A further preferred embodiment of the method according to the present technology is characterized in that an aqueous solution of the amine of the formula XI, preferably benzylamine, and the compound of the formula XII, preferably the compound of the formula XIIa, more preferably 2,5-dimethoxytetrahydrofuran, and the aqueous solution of 1,3-acetonedicarboxylic acid of the formula XIII are brought into contact with one another such that they are simultaneously metered in to a reaction vessel to give a reaction mixture. Here, the starting materials are brought into contact with one another continuously or else in portions spread over a relatively long period. It is of particular advantage here to use an aqueous solution of the amine of the formula XI, preferably benzylamine, and the compound of the formula XII, preferably the compound of the formula XIIa, more preferably 2,5-dimethoxytetrahydrofuran, with a pH of less than about 7. Preference is given to using a hydrochloric aqueous solution of the specified starting materials.

Through suitable selection of the reaction conditions, it is possible to arrange for the release of relatively large amounts of gaseous carbon dioxide, which occurs in the course of the reaction according to the present technology, in a manner which is technically easy to handle. If, for example, the 1,3-acetonedicarboxylic acid to be reacted is introduced continuously or in portions into the initially charged total amount of the other reactants spread over a relatively long period, the release rate of the gaseous by-product can be controlled. The same applies for the simultaneous addition of the starting materials if the reaction conditions are selected such that the reactants which are added simultaneously react directly at least for the large part and thus results in a continuous release of the gaseous by-product carbon dioxide. This is possible particularly if the reaction conditions, in particular the pH of the aqueous solutions used, are selected so that the reaction mixture which is obtained by bringing the starting materials into contact, has a pH of from about 1 to about 6, particularly preferably from about 2 to about 5 and especially preferably from about 3 to about 4.

Advantageously, a solution of 1,3-acetonedicarboxylic acid in sodium hydroxide solution can be metered in parallel to the amine of the formula XI, preferably benzylamine, and the compound of the formula XII, preferably the compound of the formula XIIa, more preferably 2,5-dimethoxytetrahydrofuran, in hydrochloric acid such that a pH of about 3.5 is kept constant during the reaction. As soon as the addition of the acidic solution has taken place, the remainder of 1,3-acetonedicarboxylic acid solution can be added.

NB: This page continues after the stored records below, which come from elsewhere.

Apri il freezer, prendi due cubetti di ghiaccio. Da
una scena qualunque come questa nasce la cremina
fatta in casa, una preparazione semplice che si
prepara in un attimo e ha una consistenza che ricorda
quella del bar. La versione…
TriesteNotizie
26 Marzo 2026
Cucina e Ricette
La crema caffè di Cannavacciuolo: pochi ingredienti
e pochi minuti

The reaction time is usually governed by the amount of components used and the maximum possible gas removal. The end of the reaction can be established using customary methods, for example by means of thin-film chromatography or HPLC.

After the reaction has taken place, a basic solution, e.g. sodium hydroxide solution, potassium hydroxide solution, preferably sodium hydroxide solution, is advantageously added to the reaction solution to give a mixture comprising the process product according to the present technology of the formula X, preferably formula Xa, which mixture has a pH in the range from about 7 to about 14, preferably in the range from about 9 to about 11.

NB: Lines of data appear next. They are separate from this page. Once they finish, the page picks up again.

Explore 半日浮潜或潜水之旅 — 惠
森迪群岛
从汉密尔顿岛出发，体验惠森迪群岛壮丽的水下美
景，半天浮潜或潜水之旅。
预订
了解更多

For the isolation, the nortropan-3-one compound obtained according to the present technology of the formula X, for example 8-benzylnortropan-3-one, can be isolated from the reaction mixture by methods customary per se, for example by extraction. Of suitability for the extraction are aromatic and saturated and unsaturated aliphatic, branched and unbranched hydrocarbons having about 5 to about 12 carbon atoms, in particular toluene, pentane, hexane, heptane and ethyl acetate, very particularly ethyl acetate. Also suitable are aliphatic ethers having about 4 to about 8 carbon atoms, for example diethyl ether or methyl tert-butyl ether and supercritical solvents, such as, for example, carbon dioxide, propane or butane. The amount of solvent added for the extraction, preferably the ethyl acetate added, is generally not critical. Usually, the volume ratio of organic solvent to water is about 0.1:1 to about 1:1, preferably about 0.25:1.

The crude product obtained by extraction in organic phase can then be dried by methods known per se to the person skilled in the art. An azeotropic drying of the organic phase is advantageously carried out in the presence of an alcohol or ester as cosolvent, preferably methanol, ethanol, propanol, isopropanol, butanol, in particular ethyl acetate. The compound of the formula X obtained in the form of the free amine can then be converted to its corresponding acid addition salt through treatment with an acid.

Preferably, the nortropan-3-one compound of the formula X obtained according to the present technology, for example 8-benzylnortropan-3-one, is treated with a hydrohalic acid, preferably hydrochloric acid, e.g. in the form of an aqueous solution such as aqueous hydrochloric acid or an alcoholic solution of hydrohalic acid, preferably of an isopropanolic solution such as isopropanolic HCl, and it is isolated in the form of a nortropan-3-one hydrohalide compound, for example in the form of 8-benzylnortropan-3-one hydrochloride of the formula XIVa.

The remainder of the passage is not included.